Starting with the line that has "lovenailsspari.com" in the records below and ending with the line that has "an navoj, sa PP rukohvatom.", output those lines exactly and nothing more; omit the pictures.
:: Provided records
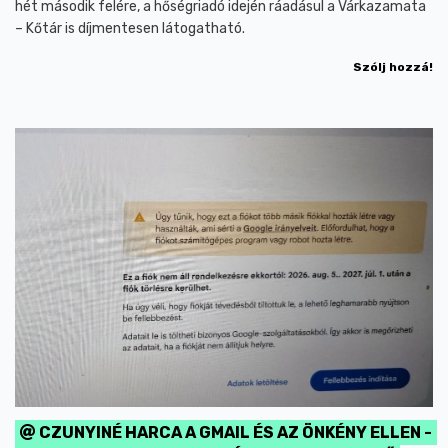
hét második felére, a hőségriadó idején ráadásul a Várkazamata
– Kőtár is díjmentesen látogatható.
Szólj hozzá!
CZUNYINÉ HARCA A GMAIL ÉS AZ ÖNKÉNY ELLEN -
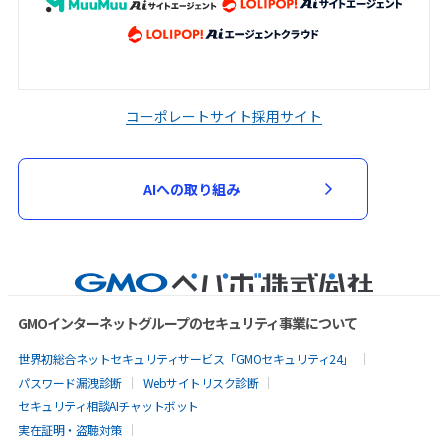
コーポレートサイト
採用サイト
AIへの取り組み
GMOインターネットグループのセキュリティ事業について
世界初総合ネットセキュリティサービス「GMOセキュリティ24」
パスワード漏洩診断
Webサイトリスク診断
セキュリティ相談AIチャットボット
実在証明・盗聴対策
::::
:: Provided records
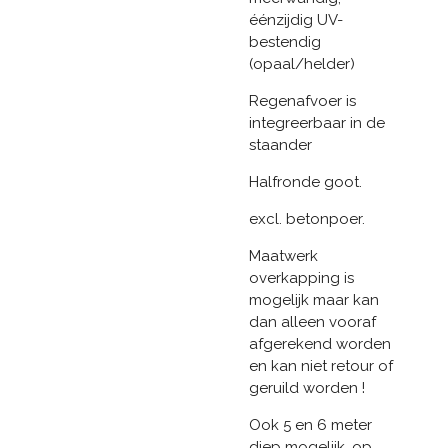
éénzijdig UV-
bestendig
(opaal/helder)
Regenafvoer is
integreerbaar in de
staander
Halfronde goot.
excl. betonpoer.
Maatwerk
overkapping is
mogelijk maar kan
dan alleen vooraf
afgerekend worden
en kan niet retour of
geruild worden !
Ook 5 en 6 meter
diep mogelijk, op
::::
:: Provided records
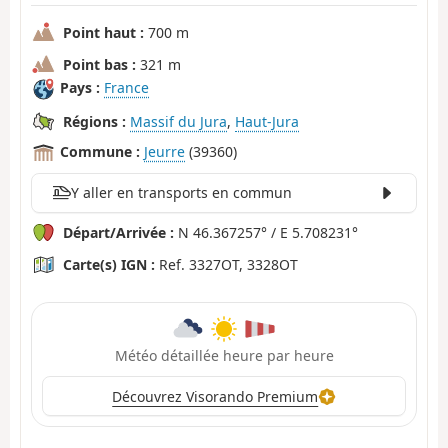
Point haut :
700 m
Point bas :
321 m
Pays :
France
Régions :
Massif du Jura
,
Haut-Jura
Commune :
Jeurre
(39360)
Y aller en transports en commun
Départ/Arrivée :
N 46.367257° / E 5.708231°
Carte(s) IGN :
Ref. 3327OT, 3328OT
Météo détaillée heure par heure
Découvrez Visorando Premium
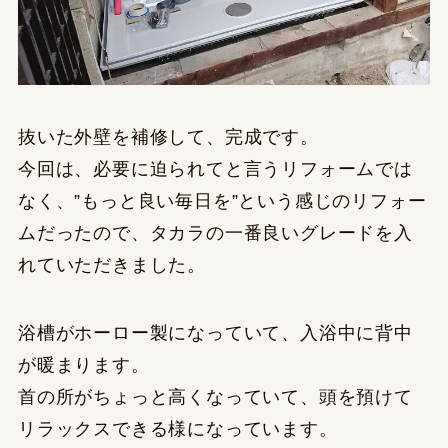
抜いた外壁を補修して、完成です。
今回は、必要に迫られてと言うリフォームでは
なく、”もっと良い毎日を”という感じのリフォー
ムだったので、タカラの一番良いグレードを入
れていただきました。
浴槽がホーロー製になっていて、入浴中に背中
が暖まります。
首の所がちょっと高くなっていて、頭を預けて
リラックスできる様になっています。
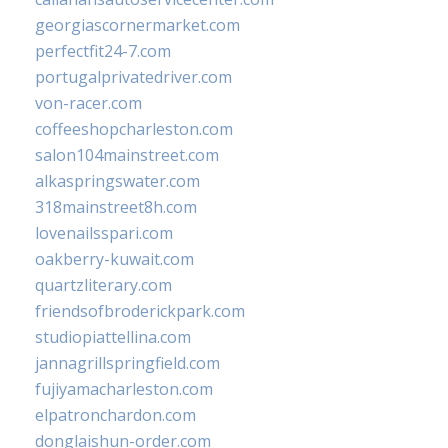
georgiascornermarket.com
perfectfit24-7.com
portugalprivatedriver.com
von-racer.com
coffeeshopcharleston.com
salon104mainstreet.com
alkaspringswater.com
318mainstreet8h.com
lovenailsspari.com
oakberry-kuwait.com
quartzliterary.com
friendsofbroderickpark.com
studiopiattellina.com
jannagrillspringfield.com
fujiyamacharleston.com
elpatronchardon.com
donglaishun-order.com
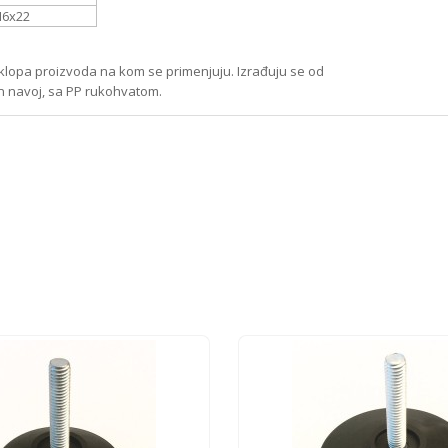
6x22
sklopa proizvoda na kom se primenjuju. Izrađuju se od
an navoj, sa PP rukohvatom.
::::
§ Output for this exercise:
lovenailsspari.com
oakberry-kuwait.com
quartzliterary.com
friendsofbroderickpark.com
studiopiattellina.com
jannagrillspringfield.com
fujiyamacharleston.com
elpatronchardon.com
donglaishun-order.com
6x22
sklopa proizvoda na kom se primenjuju. Izrađuju se od
an navoj, sa PP rukohvatom.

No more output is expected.